(Task description):
Reproduce the material that follows, keeping every line exactly as it is.

(Exercise data):
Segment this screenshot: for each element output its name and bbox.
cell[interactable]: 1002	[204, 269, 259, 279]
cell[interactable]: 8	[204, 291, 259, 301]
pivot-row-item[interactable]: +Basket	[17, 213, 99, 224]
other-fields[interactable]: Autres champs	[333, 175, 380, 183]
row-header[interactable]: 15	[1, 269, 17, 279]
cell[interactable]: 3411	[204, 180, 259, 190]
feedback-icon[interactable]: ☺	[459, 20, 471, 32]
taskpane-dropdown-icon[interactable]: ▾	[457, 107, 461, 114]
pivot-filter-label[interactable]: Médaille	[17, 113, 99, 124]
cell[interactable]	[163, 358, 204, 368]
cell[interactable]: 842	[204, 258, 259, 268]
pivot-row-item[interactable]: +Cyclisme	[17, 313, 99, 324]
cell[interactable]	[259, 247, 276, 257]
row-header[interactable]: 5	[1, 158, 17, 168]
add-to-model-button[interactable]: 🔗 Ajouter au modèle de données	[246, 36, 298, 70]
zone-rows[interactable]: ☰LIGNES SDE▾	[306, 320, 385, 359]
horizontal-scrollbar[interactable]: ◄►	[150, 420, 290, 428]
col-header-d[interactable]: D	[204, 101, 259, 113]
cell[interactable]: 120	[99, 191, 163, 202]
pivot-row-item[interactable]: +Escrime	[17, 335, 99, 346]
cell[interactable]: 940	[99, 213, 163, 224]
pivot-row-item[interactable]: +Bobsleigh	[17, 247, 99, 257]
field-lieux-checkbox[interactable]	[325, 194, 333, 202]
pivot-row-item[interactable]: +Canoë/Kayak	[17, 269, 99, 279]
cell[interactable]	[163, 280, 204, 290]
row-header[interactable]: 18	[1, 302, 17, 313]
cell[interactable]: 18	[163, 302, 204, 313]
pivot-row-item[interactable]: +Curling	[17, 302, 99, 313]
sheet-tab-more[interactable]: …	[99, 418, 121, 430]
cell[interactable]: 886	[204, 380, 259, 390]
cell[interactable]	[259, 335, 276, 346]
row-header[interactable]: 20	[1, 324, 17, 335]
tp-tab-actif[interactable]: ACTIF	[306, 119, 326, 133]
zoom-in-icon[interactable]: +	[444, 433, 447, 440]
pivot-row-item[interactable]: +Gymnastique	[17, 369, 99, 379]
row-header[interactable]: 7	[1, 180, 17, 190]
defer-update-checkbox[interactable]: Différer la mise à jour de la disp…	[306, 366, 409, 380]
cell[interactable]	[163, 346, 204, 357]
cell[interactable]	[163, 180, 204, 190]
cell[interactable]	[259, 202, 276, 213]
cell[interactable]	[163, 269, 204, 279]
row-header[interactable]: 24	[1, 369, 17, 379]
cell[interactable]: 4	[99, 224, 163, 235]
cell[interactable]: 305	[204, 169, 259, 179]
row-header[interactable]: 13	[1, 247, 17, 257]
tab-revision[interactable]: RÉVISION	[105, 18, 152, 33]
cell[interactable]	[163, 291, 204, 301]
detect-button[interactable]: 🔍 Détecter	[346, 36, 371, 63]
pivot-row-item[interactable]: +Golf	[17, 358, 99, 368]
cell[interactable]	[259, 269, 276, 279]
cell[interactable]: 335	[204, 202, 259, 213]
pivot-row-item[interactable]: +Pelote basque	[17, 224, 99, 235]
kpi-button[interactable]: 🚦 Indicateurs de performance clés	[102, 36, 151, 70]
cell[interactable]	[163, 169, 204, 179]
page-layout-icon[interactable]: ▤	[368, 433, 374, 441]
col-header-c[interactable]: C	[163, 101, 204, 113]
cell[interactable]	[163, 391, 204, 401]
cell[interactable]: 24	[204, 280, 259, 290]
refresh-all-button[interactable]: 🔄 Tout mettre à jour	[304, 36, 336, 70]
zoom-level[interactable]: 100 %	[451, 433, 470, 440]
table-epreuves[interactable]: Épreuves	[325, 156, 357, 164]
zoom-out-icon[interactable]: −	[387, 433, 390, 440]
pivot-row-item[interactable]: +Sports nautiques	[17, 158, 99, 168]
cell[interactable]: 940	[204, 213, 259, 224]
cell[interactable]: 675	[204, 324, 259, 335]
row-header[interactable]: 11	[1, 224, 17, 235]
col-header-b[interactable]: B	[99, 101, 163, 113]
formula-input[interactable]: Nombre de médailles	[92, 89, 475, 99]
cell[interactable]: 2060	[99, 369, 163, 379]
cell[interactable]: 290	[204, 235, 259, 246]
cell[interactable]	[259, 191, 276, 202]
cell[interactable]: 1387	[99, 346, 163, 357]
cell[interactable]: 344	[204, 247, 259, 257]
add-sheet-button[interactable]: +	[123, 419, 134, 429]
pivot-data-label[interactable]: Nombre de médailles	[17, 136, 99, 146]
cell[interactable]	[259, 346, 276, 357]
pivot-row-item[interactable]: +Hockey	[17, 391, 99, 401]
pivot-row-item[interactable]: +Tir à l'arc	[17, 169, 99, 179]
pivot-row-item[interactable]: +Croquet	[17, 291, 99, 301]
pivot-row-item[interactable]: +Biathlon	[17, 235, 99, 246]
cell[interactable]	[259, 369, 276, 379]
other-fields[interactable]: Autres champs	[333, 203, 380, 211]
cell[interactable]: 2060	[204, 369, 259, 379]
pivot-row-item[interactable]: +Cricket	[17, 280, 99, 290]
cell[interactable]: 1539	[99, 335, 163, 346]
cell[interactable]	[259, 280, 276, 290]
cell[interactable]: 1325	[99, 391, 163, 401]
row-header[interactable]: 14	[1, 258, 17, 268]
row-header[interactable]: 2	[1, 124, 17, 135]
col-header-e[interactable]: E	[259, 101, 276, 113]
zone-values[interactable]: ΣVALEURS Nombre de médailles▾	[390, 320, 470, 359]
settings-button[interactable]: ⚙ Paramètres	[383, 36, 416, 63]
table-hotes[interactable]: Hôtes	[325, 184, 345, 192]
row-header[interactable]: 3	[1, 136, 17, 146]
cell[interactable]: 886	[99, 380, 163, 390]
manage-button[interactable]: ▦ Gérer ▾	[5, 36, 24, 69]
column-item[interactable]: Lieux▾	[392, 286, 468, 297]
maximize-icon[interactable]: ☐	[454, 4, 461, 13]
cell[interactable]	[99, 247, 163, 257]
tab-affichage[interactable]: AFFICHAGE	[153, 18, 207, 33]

(Result for this task):
Segment this screenshot: for each element output its name and bbox.
cell[interactable]: 1002	[204, 269, 259, 279]
cell[interactable]: 8	[204, 291, 259, 301]
pivot-row-item[interactable]: +Basket	[17, 213, 99, 224]
other-fields[interactable]: Autres champs	[333, 175, 380, 183]
row-header[interactable]: 15	[1, 269, 17, 279]
cell[interactable]: 3411	[204, 180, 259, 190]
feedback-icon[interactable]: ☺	[459, 20, 471, 32]
taskpane-dropdown-icon[interactable]: ▾	[457, 107, 461, 114]
pivot-filter-label[interactable]: Médaille	[17, 113, 99, 124]
cell[interactable]	[163, 358, 204, 368]
cell[interactable]: 842	[204, 258, 259, 268]
pivot-row-item[interactable]: +Cyclisme	[17, 313, 99, 324]
cell[interactable]	[259, 247, 276, 257]
row-header[interactable]: 5	[1, 158, 17, 168]
add-to-model-button[interactable]: 🔗 Ajouter au modèle de données	[246, 36, 298, 70]
zone-rows[interactable]: ☰LIGNES SDE▾	[306, 320, 385, 359]
horizontal-scrollbar[interactable]: ◄►	[150, 420, 290, 428]
col-header-d[interactable]: D	[204, 101, 259, 113]
cell[interactable]: 120	[99, 191, 163, 202]
pivot-row-item[interactable]: +Escrime	[17, 335, 99, 346]
cell[interactable]: 940	[99, 213, 163, 224]
pivot-row-item[interactable]: +Bobsleigh	[17, 247, 99, 257]
field-lieux-checkbox[interactable]	[325, 194, 333, 202]
pivot-row-item[interactable]: +Canoë/Kayak	[17, 269, 99, 279]
cell[interactable]	[163, 280, 204, 290]
row-header[interactable]: 18	[1, 302, 17, 313]
cell[interactable]: 18	[163, 302, 204, 313]
pivot-row-item[interactable]: +Curling	[17, 302, 99, 313]
sheet-tab-more[interactable]: …	[99, 418, 121, 430]
cell[interactable]: 886	[204, 380, 259, 390]
cell[interactable]	[259, 335, 276, 346]
row-header[interactable]: 20	[1, 324, 17, 335]
tp-tab-actif[interactable]: ACTIF	[306, 119, 326, 133]
zoom-in-icon[interactable]: +	[444, 433, 447, 440]
pivot-row-item[interactable]: +Gymnastique	[17, 369, 99, 379]
row-header[interactable]: 7	[1, 180, 17, 190]
defer-update-checkbox[interactable]: Différer la mise à jour de la disp…	[306, 366, 409, 380]
cell[interactable]	[163, 346, 204, 357]
cell[interactable]	[163, 180, 204, 190]
cell[interactable]	[259, 202, 276, 213]
cell[interactable]	[163, 269, 204, 279]
row-header[interactable]: 24	[1, 369, 17, 379]
cell[interactable]: 4	[99, 224, 163, 235]
cell[interactable]: 305	[204, 169, 259, 179]
row-header[interactable]: 13	[1, 247, 17, 257]
tab-revision[interactable]: RÉVISION	[105, 18, 152, 33]
cell[interactable]	[163, 291, 204, 301]
detect-button[interactable]: 🔍 Détecter	[346, 36, 371, 63]
pivot-row-item[interactable]: +Golf	[17, 358, 99, 368]
cell[interactable]	[259, 269, 276, 279]
cell[interactable]: 335	[204, 202, 259, 213]
pivot-row-item[interactable]: +Pelote basque	[17, 224, 99, 235]
kpi-button[interactable]: 🚦 Indicateurs de performance clés	[102, 36, 151, 70]
cell[interactable]	[163, 169, 204, 179]
page-layout-icon[interactable]: ▤	[368, 433, 374, 441]
col-header-c[interactable]: C	[163, 101, 204, 113]
cell[interactable]	[163, 391, 204, 401]
cell[interactable]: 24	[204, 280, 259, 290]
refresh-all-button[interactable]: 🔄 Tout mettre à jour	[304, 36, 336, 70]
zoom-level[interactable]: 100 %	[451, 433, 470, 440]
table-epreuves[interactable]: Épreuves	[325, 156, 357, 164]
zoom-out-icon[interactable]: −	[387, 433, 390, 440]
pivot-row-item[interactable]: +Sports nautiques	[17, 158, 99, 168]
cell[interactable]: 940	[204, 213, 259, 224]
cell[interactable]: 675	[204, 324, 259, 335]
row-header[interactable]: 11	[1, 224, 17, 235]
col-header-b[interactable]: B	[99, 101, 163, 113]
formula-input[interactable]: Nombre de médailles	[92, 89, 475, 99]
cell[interactable]: 2060	[99, 369, 163, 379]
cell[interactable]: 290	[204, 235, 259, 246]
cell[interactable]	[259, 191, 276, 202]
cell[interactable]: 1387	[99, 346, 163, 357]
cell[interactable]: 344	[204, 247, 259, 257]
add-sheet-button[interactable]: +	[123, 419, 134, 429]
pivot-data-label[interactable]: Nombre de médailles	[17, 136, 99, 146]
cell[interactable]	[259, 346, 276, 357]
pivot-row-item[interactable]: +Hockey	[17, 391, 99, 401]
pivot-row-item[interactable]: +Tir à l'arc	[17, 169, 99, 179]
pivot-row-item[interactable]: +Croquet	[17, 291, 99, 301]
pivot-row-item[interactable]: +Biathlon	[17, 235, 99, 246]
cell[interactable]	[259, 369, 276, 379]
other-fields[interactable]: Autres champs	[333, 203, 380, 211]
cell[interactable]: 2060	[204, 369, 259, 379]
pivot-row-item[interactable]: +Cricket	[17, 280, 99, 290]
cell[interactable]: 1539	[99, 335, 163, 346]
cell[interactable]	[259, 280, 276, 290]
cell[interactable]: 1325	[99, 391, 163, 401]
row-header[interactable]: 14	[1, 258, 17, 268]
row-header[interactable]: 2	[1, 124, 17, 135]
col-header-e[interactable]: E	[259, 101, 276, 113]
zone-values[interactable]: ΣVALEURS Nombre de médailles▾	[390, 320, 470, 359]
settings-button[interactable]: ⚙ Paramètres	[383, 36, 416, 63]
table-hotes[interactable]: Hôtes	[325, 184, 345, 192]
row-header[interactable]: 3	[1, 136, 17, 146]
cell[interactable]: 886	[99, 380, 163, 390]
manage-button[interactable]: ▦ Gérer ▾	[5, 36, 24, 69]
column-item[interactable]: Lieux▾	[392, 286, 468, 297]
maximize-icon[interactable]: ☐	[454, 4, 461, 13]
cell[interactable]	[99, 247, 163, 257]
tab-affichage[interactable]: AFFICHAGE	[153, 18, 207, 33]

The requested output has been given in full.